I had no plans for my second Lunar New Year break in South Korea, content to spend my three-week break from teaching sleeping until five. I never knew if it was five in the morning or five in the afternoon, since the January sky was dark for both. This was in humanity’s pre-smart phone days, when we all fumbled by with alarm clocks and hitting the 8 key four times to get to the letter T.
About a week into my cycle of sleep-Starbucks-repeat, I got a call from my friend Jenny. If I had $400 for a ticket, $100 to expedite the visa, and the ability to get my passport to the consulate in Seoul by tomorrow, we could be in Vietnam in a week.
Sidebar: Visas for Americans cost more than visas for the citizens of any other country, and, also, in hindsight, I’m pretty sure there was no fee and we just got grifted.
Overjoyed, I called my parents. “Guess where I’m going next week,” I yelled at my mother.
“Oh, honey,” she cried. “You’re coming home.”
“Or Hanoi,” I offered.
“Oh. Honey,” she repeated, the joy stripped from her voice like it had been washed in paint thinner.
* * *
Our week in Hanoi was chaotic and delightful, with fireworks and mangos, temporary friendships with fellow travelers forged on Halong Bay. And a door with a sticky lock on the fifth floor of our hostel, which required at least one of us to head back downstairs each time we wanted in.
The day before we flew out, Jenny and I queued up to visit the mausoleum of Ho Chi Minh. I’m a sucker for history, and how often do you get to see an embalmed dead guy?
(Rarely, hopefully. Like, it really should not be that often. Where are you finding all these embalmed corpses? Weird.)
We struck up a travelers’ friendship with two other women in line, the kind of intense, immediate liking for a person that comes from knowing you have at least enough in common with them to be waiting in the same twenty-minute line to see an embalmed dead guy.
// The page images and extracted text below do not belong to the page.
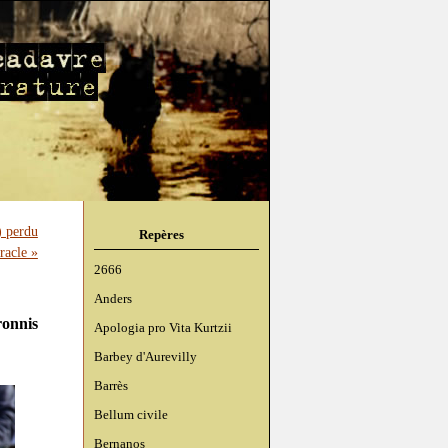
) perdu
Repères
racle »
2666
Anders
ronnis
Apologia pro Vita Kurtzii
Barbey d'Aurevilly
Barrès
Bellum civile
Bernanos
Our travelers’ friendship proved, perhaps, too intense, as right before the entrance and guard with a machine gun slung over his shoulder pointed at our group of four and shushed us with rather more force than seemed necessary. I immediately began to giggle, which prompted the guard to beacon me over, and, after violently searching my purse, point a finger in my face and declare, “No laughing!”
Y’all, I tried.
I stood in the winding, un-air conditioned line winding towards Ho Chi Minh, and I thought over every single sad and/or awful thing that had ever befallen me. I thought about my Nana being unwell and how in first grade I was too embarrassed to ask to go to the bathroom and made the deliberate, intentional choice to pee myself. I thought about that perm I got in the eighth grade. I thought about how badly my first college boyfriend had broken my heart and how much smaller my life would be if we were still together.
And it worked. Right up until I stepped into the room actually holding Ho’s body. I’m not going to dwell overmuch on the specifics of the body, which may or may not bear a passing resemblance to a Yoda and may or may not look small enough to stash in the pockets of some cargo pants. That wasn’t the kicker. The top of the glass coffin, however, with its intricately carved wooden flowers and flourishes, reminded me immediately of a sheet cake one could buy at the Piggly Wiggly. I thought about birthday parties at the skating rink, and the battle to get one of the three corners not set aside for the birthday celebrant. I became convinced that an aerial view of the coffin would reveal the words Con-GRAD-ulations Uncle Ho in blue icing scrawl.
Y’all, I tried.
But I failed.
An armed guard grabbed my wrist, pulled me from the line, and shoved me out the nearest exit. I don’t know if he spoke little English, or if “No, no no, go now,” is all he wanted to tell me. He shouted something in Vietnamese to the guard by the main gate, and when I stumbled across the road, the main gate guard drug me back across the street, towards the mausoleum, and forced me to repeat my walk of shame via the crosswalk.
My memories of being ejected from the mausoleum are fragmented and uncertain, like looking at my life through a dirty window. What I remember most clearly is the sharp corners of the person I believed myself to be, a savvy, considerate traveler, grating against the person I actually was: a sunburnt, day-drunk asshole laughing at the history of the place she had come to. There is a lingering queasiness, even in hindsight, to knowing I was the villain.
Twenty minutes later Jenny found me across the street, chastened and terrified, but not actually any worse for the wear. Years later, friends would physically bar me from the entrance to Mao Zedong’s mausoleum in Beijing. “They send Americans to jail all the time. Your disrespectful ass will get shot.”
I laughed, because my friends are funny. I laughed also in relief, that I had been stopped before I could be the worst version of myself, because I had been granted more time to learn how to be the person I told myself I was.